It has been discovered that washing the activated support material reduces the amount of unreacted organometallic derived metal among the pores of the support. "Washing" is a process familiar to those skilled in the art and may be generally defined as any process by which a liquid is used to remove relatively loose components, particles, compounds, or elements from a solid material. For example, the washing process may be one involving successive slurrying and decantation as described below or the process may be involve continuous flow of fresh liquid over the solid.
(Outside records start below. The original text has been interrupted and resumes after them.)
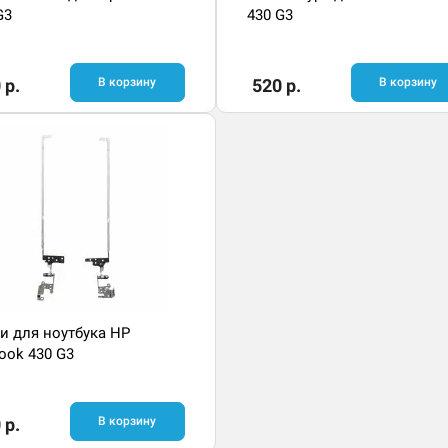
G3
430 G3
 р.
В корзину
520 р.
В корзину
и для ноутбука HP
ook 430 G3
 р.
В корзину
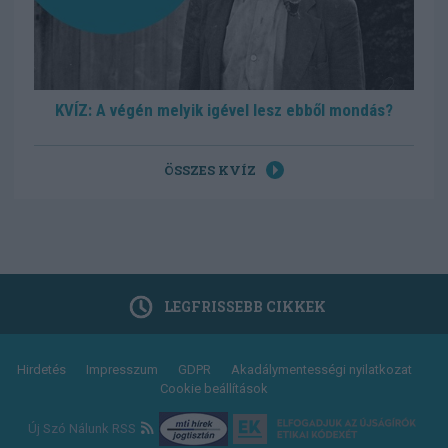
KVÍZ: A végén melyik igével lesz ebből mondás?
ÖSSZES KVÍZ
LEGFRISSEBB CIKKEK
Footer
Hirdetés
Impresszum
GDPR
Akadálymentességi nyilatkozat
Cookie beállítások
menu
Új Szó Nálunk RSS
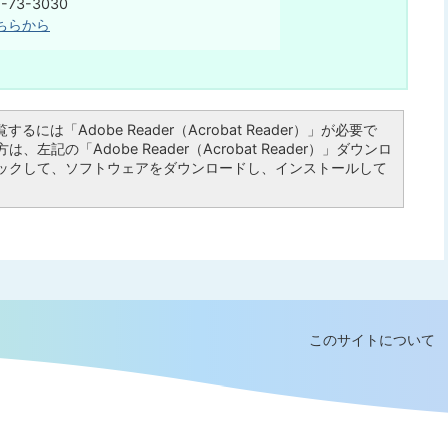
75-73-3030
ちらから
るには「Adobe Reader（Acrobat Reader）」が必要で
左記の「Adobe Reader（Acrobat Reader）」ダウンロ
ックして、ソフトウェアをダウンロードし、インストールして
このサイトについて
The washing step may be performed either before or after metallocene addition or both before and after. Preferably, washing is accomplished by first allowing the support material to settle after reaction with the organometallic compound then decanting any supernatant. Next, the activated support is re- slurried in a suitable diluent such as a dry, oxygen-free aliphatic hydrocarbon. Finally, the support is again allowed to settle so that the supernatant is removed. This washing process can be repeated and can be performed at any stage or in a combination of stages prior to final drying as will be more fully described below. After washing, the organometallic compounds and/or metallocene compounds may be recovered from the diluent for future use or disposal. The diluent may be any hydrocarbon, preferably an inert hydrocarbon of which non-limiting examples include aliphatic hydrocarbons such as propane, butane, isobutane, pentane, isopentane, hexane, heptane, octane, decane, dodecane, and kerosene; alicyclic hydrocarbons such as cyclopentane, cyclohexane, and methylcyclopentane; aromatic hydrocarbons such as benzene, toluene, and xylene; and halogenated hydrocarbons such as ethylene chloride, chlorobenzene, and dichloromethane and mixtures thereof. Dry, oxygen free, aliphatic hydrocarbons such as isobutane, isopentane, hexane, and heptane are particularly preferred. Method of Producing the Catalyst System
Preferably the activator is formed as described above and then the metallocene catalyst component is added. The supported activator can be washed and or dried before introducing the metallocene component, it can then be slurried in a suitable solvent as is known in the art and the metallocene catalyst component added thereafter.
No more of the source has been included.